At these stores the company offers a wide variety of general consumer merchandise, with a focus on everyday needs, such as toiletries, cosmetics, homewares, personal care products, hardware, basic furniture, household cleaning products, kitchenware, confectionery and snack food.
The company has two key advantages that many of its mid-to-upper market rivals don’t – a strong AUD benefits earnings due to lower import costs, whilst the substitute nature of its products can appeal to cost-conscious consumers.
The environment in which TRS and all retailers have been operating has been challenging to say the least, but there are signs that some of these challengers area abating.
The latest reading of the Westpac Consumer Sentiment survey showed the index rising 0.6%, to 100.6 – its third consecutive month above the 100 level.
A reading above 100 indicates that more consumers are optimistic about the economy than pessimistic. Unfortunately the increase in consumer confidence has not translated into an increase in retail sales, which declined 0.2% in the month of December.
Oddly enough the release of the poor retail sales saw the sector move higher, as the market took the view the numbers add to the likelihood of further cash rate cuts.
TRS’s FY12 results were a big improvement on what was a disappointing FY11. The company grew its net profit by 35.6% on-year, to $21.9 million.
The addition of 18 new stores over the year helped sales climb 9.9%, to $555.3 million. An increase in stores was not the only reason for the jump in sales; comparable store sales grew 0.5% over the year, with a 3.2% jump in the second half.
We believe that the 2H12 momentum will continue into TRS’s 1H13 results, which are scheduled to be released on 20 February 2013.
TRS’s FY12 results were impressive on several fronts.

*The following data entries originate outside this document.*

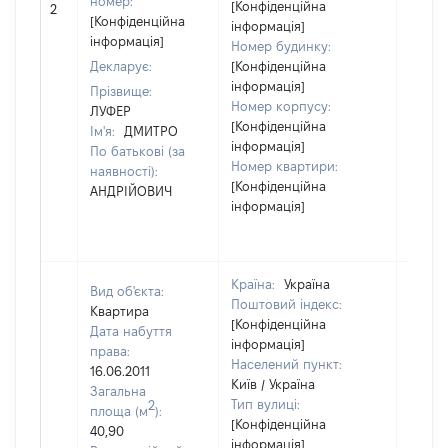
номер:
[Конфіденційна
2
17390
[Конфіденційна
інформація]
інформація]
Номер будинку:
Декларує:
[Конфіденційна
інформація]
Прізвище:
Номер корпусу:
ЛУФЕР
[Конфіденційна
Ім'я:
ДМИТРО
інформація]
По батькові (за
Номер квартири:
наявності):
[Конфіденційна
АНДРІЙОВИЧ
інформація]
Країна:
Україна
Вид об'єкта:
Поштовий індекс:
Квартира
[Конфіденційна
Дата набуття
інформація]
права:
Населений пункт:
16.06.2011
Київ / Україна
Загальна
Тип вулиці:
2
площа (м
):
[Конфіденційна
40,90
інформація]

Besides from the strong store sales growth the group was able to reduce its debt by $16.9 million in FY12, while increasing free cash flow from $1 million in FY11 to $25.2 million in FY12.

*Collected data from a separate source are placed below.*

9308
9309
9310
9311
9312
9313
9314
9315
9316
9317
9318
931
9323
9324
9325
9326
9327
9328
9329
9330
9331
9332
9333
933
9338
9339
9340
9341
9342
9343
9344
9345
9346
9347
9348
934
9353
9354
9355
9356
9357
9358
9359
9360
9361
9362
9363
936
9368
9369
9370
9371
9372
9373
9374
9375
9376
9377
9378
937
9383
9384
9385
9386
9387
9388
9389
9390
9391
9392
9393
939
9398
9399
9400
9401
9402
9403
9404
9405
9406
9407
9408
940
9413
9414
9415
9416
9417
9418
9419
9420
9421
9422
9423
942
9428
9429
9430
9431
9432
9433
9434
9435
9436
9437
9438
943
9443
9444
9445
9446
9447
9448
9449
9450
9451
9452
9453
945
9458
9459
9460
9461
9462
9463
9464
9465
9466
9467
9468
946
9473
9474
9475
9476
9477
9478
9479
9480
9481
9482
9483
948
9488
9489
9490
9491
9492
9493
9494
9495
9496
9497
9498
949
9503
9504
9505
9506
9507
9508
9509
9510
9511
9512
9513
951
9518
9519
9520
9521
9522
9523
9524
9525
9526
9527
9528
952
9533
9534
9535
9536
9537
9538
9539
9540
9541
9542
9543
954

Another notable item in TRS’s results was that gross margins rose from 38.9% in FY11, to 44.1% in FY12, likely a combination of a strong Aussie dollar and a reduction in shipping costs.
While retail sales numbers are an important indicator for the retail space, the substitute nature of TRS’s products can appeal to cost-conscious consumers, thus giving the company the ability to grow its sales in a weak environment.
Overall we believe that the aforementioned healthy balance sheet, strong comparable sales growth and expansion of gross margin will continue to drive TRSs earnings and in turn push its share price higher in the near-term.